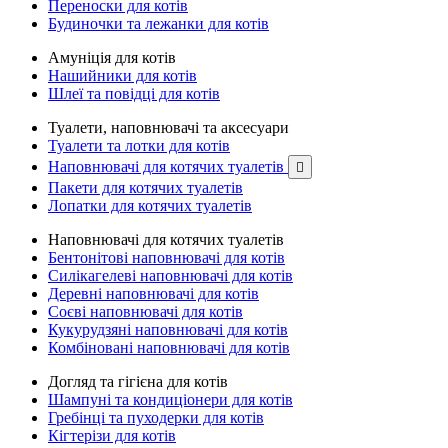
Переноски для котів
Будиночки та лежанки для котів
Амуніція для котів
Нашийники для котів
Шлеї та повідці для котів
Туалети, наповнювачі та аксесуари
Туалети та лотки для котів
Наповнювачі для котячих туалетів

Пакети для котячих туалетів
Лопатки для котячих туалетів
Наповнювачі для котячих туалетів
Бентонітові наповнювачі для котів
Силікагелеві наповнювачі для котів
Деревні наповнювачі для котів
Соєві наповнювачі для котів
Кукурудзяні наповнювачі для котів
Комбіновані наповнювачі для котів
Догляд та гігієна для котів
Шампуні та кондиціонери для котів
Гребінці та пуходерки для котів
Кігтерізи для котів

### WORK ITEM
Nothing but an exact copy of the data above, minus its pictures, should appear in the response.

### ANSWER SECTION
Переноски для котів
Будиночки та лежанки для котів
Амуніція для котів
Нашийники для котів
Шлеї та повідці для котів
Туалети, наповнювачі та аксесуари
Туалети та лотки для котів
Наповнювачі для котячих туалетів

Пакети для котячих туалетів
Лопатки для котячих туалетів
Наповнювачі для котячих туалетів
Бентонітові наповнювачі для котів
Силікагелеві наповнювачі для котів
Деревні наповнювачі для котів
Соєві наповнювачі для котів
Кукурудзяні наповнювачі для котів
Комбіновані наповнювачі для котів
Догляд та гігієна для котів
Шампуні та кондиціонери для котів
Гребінці та пуходерки для котів
Кігтерізи для котів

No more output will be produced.